Tiger’s Appointment to PGA Tour Board Complicates an Already Questionable Joint Venture

Player demands may sink the PGA Tour partnership with LIV Golf, if that boat hasn’t already sunk. The players want equity in Newco, the joint venture’s tentative name, as well as majority control of PGAT’s board. Super players like Tiger and Rory will get equity in a NewCo team, while also serving on PGAT’s board, apparently. The players are capitalists, akin to physicians in a practice plan, for example, who demand a revenue share from an exempt hospital as compensation for services. We would not tolerate physicians controlling the hospital board but that is what is about to happen with PGA. Then they want control over the revenue generating entity from which revenues are shared. That is a problem.

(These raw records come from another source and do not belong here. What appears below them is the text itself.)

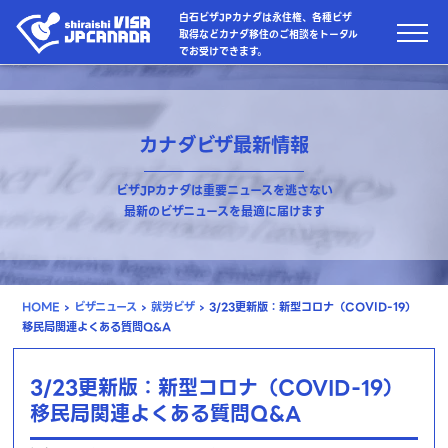
白石ビザJPカナダは永住権、各種ビザ
取得などカナダ移住のご相談をトータル
でお受けできます。
カナダビザ最新情報
ビザJPカナダは重要ニュースを逃さない
最新のビザニュースを最適に届けます
HOME
›
ビザニュース
›
就労ビザ
›
3/23更新版：新型コロナ（COVID-19）
移民局関連よくある質問Q&A
3/23更新版：新型コロナ（COVID-19）
移民局関連よくある質問Q&A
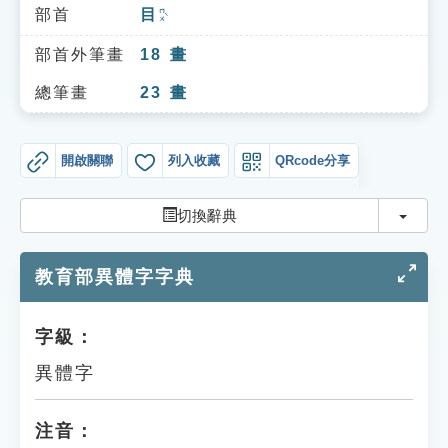
索引選單
部首
目
ㄇㄨˋ
知識索引
部首外筆畫
18
畫
單字索引
總筆畫
23
畫
生命大百科索引
開啟關聯
列入收藏
QRcode分享
遊戲專區
切換
切換辭典
教學應用
教育部異體字字典
貓頭鷹博士
字級：
異體字
注音：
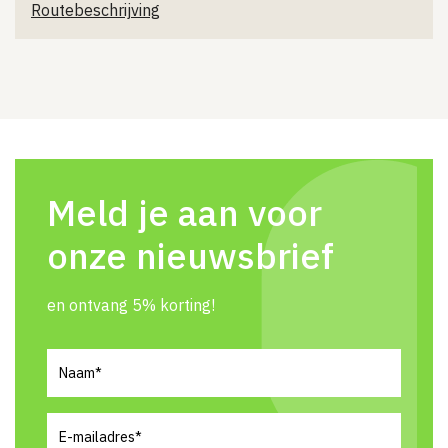
Routebeschrijving
Meld je aan voor
onze nieuwsbrief
en ontvang 5% korting!
Naam
(Vereist)
E-
mailadres
(Vereist)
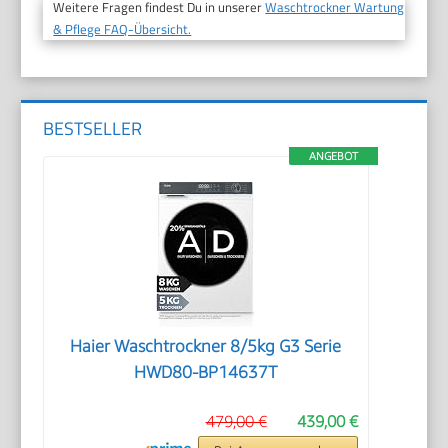
Weitere Fragen findest Du in unserer
Waschtrockner Wartung
& Pflege FAQ-Übersicht.
BESTSELLER
ANGEBOT
Haier Waschtrockner 8/5kg G3 Serie
HWD80-BP14637T
479,00 €
439,00 €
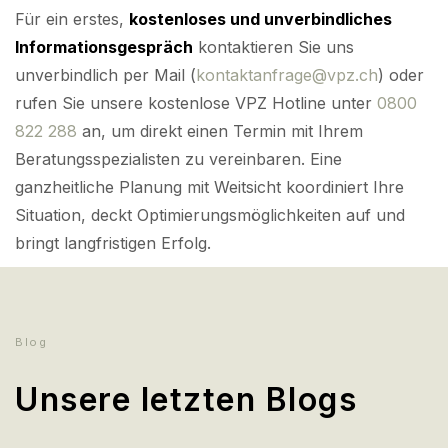
Für ein erstes,
kostenloses und unverbindliches
Informationsgespräch
kontaktieren Sie uns
unverbindlich per Mail (
kontaktanfrage@vpz.ch
) oder
rufen Sie unsere kostenlose VPZ Hotline unter
0800
822 288
an, um direkt einen Termin mit Ihrem
Beratungsspezialisten zu vereinbaren. Eine
ganzheitliche Planung mit Weitsicht koordiniert Ihre
Situation, deckt Optimierungsmöglichkeiten auf und
bringt langfristigen Erfolg.
Blog
Unsere letzten Blogs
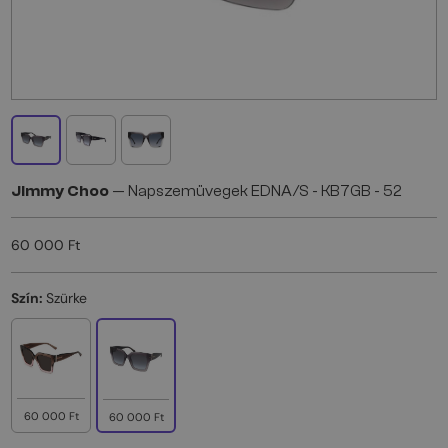
Jimmy Choo
— Napszemüvegek EDNA/S - KB7GB - 52
60 000 Ft
Szín:
Szürke
60 000 Ft
60 000 Ft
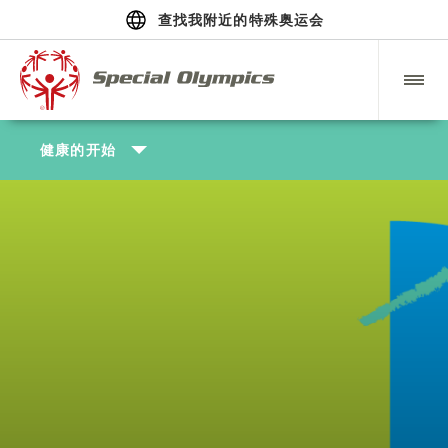
查找我附近的特殊奥运会
健康的开始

The PGA Tour’s road to its joint venture with LIV golf is fairly transparent because Congress and the media are shining a colonoscope up their butts and taking pictures. Colonoscopic paparazzi, lets call them. A story in yesterday’s WSJ (free link) reports that Tiger has been appointed the sixth player director on PGAT’s 12 member board. That means six player directors, only five independent directors, and one director appointed by the PGA, an exempt org separate from the PGAT. Which means the board is evenly divided, at best, between capitalists and charitalists. Or the majority of the board are capitalists with financial interests in bottom line outcomes, depending on what we know about the PGA director.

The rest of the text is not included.